I will be using the tidyverse package for the analysis to better work with tibble, a type of data frame that is easier to work with within R since it is easier on the system and better to read. I will also be using ggplot2 for plotting, which in this case will generate all the plots. I will include the description of the data by using str() command.
## 'data.frame': 14999 obs. of 10 variables:
## $ satisfaction_level : num 0.38 0.8 0.11 0.72 0.37 0.41 0.1 0.92 0.89 0.42 ...
## $ last_evaluation : num 0.53 0.86 0.88 0.87 0.52 0.5 0.77 0.85 1 0.53 ...
## $ number_project : int 2 5 7 5 2 2 6 5 5 2 ...
## $ average_montly_hours : int 157 262 272 223 159 153 247 259 224 142 ...
## $ time_spend_company : int 3 6 4 5 3 3 4 5 5 3 ...
## $ Work_accident : int 0 0 0 0 0 0 0 0 0 0 ...
## $ left : int 1 1 1 1 1 1 1 1 1 1 ...
## $ promotion_last_5years: int 0 0 0 0 0 0 0 0 0 0 ...
## $ sales : Factor w/ 10 levels "accounting","hr",..: 8 8 8 8 8 8 8 8 8 8 ...
## $ salary : Factor w/ 3 levels "high","low","medium": 2 3 3 2 2 2 2 2 2 2 ...
I have to change the name for the sales variable since it is descriping departments, since the first row is the header, or variable names.
colnames(data)[9] = "Department"
So without a specific question to answer I set out to analyse mostly the differences of those who have left and those who have stayed with the company. Lets first focus specifically on satisfaction level and I will mostly be breaking this analysis down by department.

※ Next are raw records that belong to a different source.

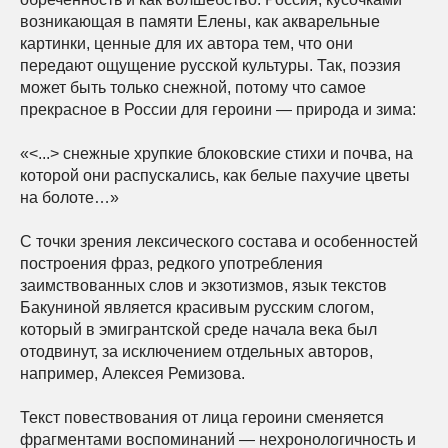
возникающая в памяти Елены, как акварельные
картинки, ценные для их автора тем, что они
передают ощущение русской культуры. Так, поэзия
может быть только снежной, потому что самое
прекрасное в России для героини — природа и зима:
«<...> снежные хрупкие блоковские стихи и почва, на
которой они распускались, как белые пахучие цветы
на болоте…»
С точки зрения лексического состава и особенностей
построения фраз, редкого употребления
заимствованных слов и экзотизмов, язык текстов
Бакуниной является красивым русским слогом,
который в эмигрантской среде начала века был
отодвинут, за исключением отдельных авторов,
например, Алексея Ремизова.
Текст повествования от лица героини сменяется
фрагментами воспоминаний — нехронологичность и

ggplot(data = data,mapping = aes(x = satisfaction_level, y = time_spend_company))+
geom_point (mapping = aes(color = left))+
facet_grid (~ Department)+
coord_flip()+
xlab("Satisfaction Level")+
ylab("Time spend at company in years")+
ggtitle ("Exploring satisfaction level by those who left within departments by year")+
labs ("Left")
As we can see there are obvious groupings of people who have left in all departments. The light blue color being those who have left, we can see we are losing them who are low in satisfaction in year 3 and we are loosing those with high satisfaction after year 6. Since the job market is usually very fluid with most people leaving their jobs after 5 years to start at anothfer company to further their carreer, we will focus on those with low satisfaction and have left.
low.left.data = filter(data, left==1, satisfaction_level <=0.5)

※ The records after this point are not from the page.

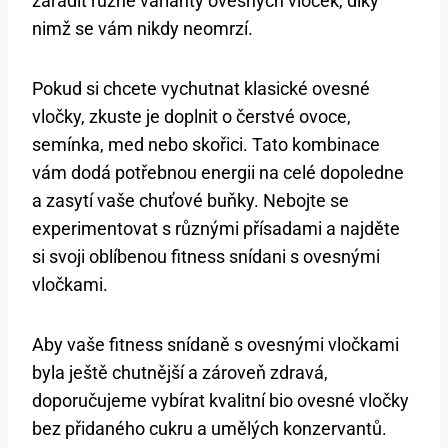
zařadit různé varianty ovesných vloček, díky
nimž se vám nikdy neomrzí.
Pokud si chcete vychutnat klasické ovesné
vločky, zkuste je doplnit o čerstvé ovoce,
semínka, med nebo skořici. Tato kombinace
vám dodá potřebnou energii na celé dopoledne
a zasytí vaše chuťové buňky. Nebojte se
experimentovat s různými přísadami a najděte
si svoji oblíbenou fitness snídani s ovesnými
vločkami.
Aby vaše fitness snídaně s ovesnými vločkami
byla ještě chutnější a zároveň zdravá,
doporučujeme vybírat kvalitní bio ovesné vločky
bez přidaného cukru a umělých konzervantů.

So I will reproduce the same graph using the subseted dataset
ggplot(data = low.left.data,mapping = aes(x = satisfaction_level, y = time_spend_company))+
geom_point ()+
facet_grid (~ Department)+
coord_flip()+
xlab("Satisfaction Level")+
ylab("Time spend at company in years")+
ggtitle ("Exploring satisfaction level by those who left within departments by year")+
labs ("Left")
Question is “can we influence those at satisfaction level 0.4 to stay by increased satisfaction.” This group might be taking on many work hours, that might give a good indication if they are over-worked.

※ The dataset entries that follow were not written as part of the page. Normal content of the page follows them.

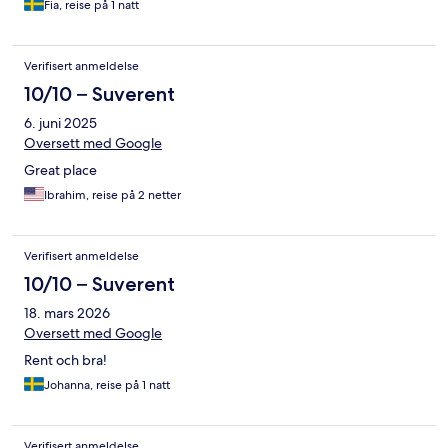
Fia, reise på 1 natt
Verifisert anmeldelse
10/10 – Suverent
6. juni 2025
Oversett med Google
Great place
Ibrahim, reise på 2 netter
Verifisert anmeldelse
10/10 – Suverent
18. mars 2026
Oversett med Google
Rent och bra!
Johanna, reise på 1 natt
Verifisert anmeldelse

ggplot(data = low.left.data, mapping = aes(y = satisfaction_level, x = average_montly_hours))+
geom_point()+
facet_wrap(~Department)
So clearly there are two groupings consistent in all departments. Now, those who are working around 150 hours a month on average are working about 7.5 hours a day, so this specific data is not letting me include those individuals as being over-worked. There is however a clear indication with those working around 250 to 300 hours on average a month, being 12.5 hours and 15 hours a day repsectively. Lets color this graph by salary to see if we are paying them for there contribution accordingly. The data set only includes low, medium and high salary as a factor variable including no specific salary numbers. So lets see how that plots
ggplot(data = low.left.data, mapping = aes(y = satisfaction_level, x = average_montly_hours))+
geom_point(mapping = aes(color = salary))+
facet_wrap(~Department)
There seems to be somethings to improve upon in this graph, so I want to look at workers that cost the least amount of money, namely the low salary workers, which if working long hours and taking many projects would logically be the workers we want to keep and/or increase their satisfaction level. This is also in relation to their last evaluation, but lets look at that in a later graph and number of projects. I am going to reproduce the last graph with only low salary workers.
low.left.salarylow.data = filter (low.left.data, salary =="low")
ggplot(data = low.left.salarylow.data, mapping = aes(y = satisfaction_level, x = average_montly_hours))+
geom_point()+
facet_wrap(~Department)
This graph tells me more analysis is needed, specifically with regards to the employees last evaluation numbers. That will be an analysis for a later day in part 2 of this analysis.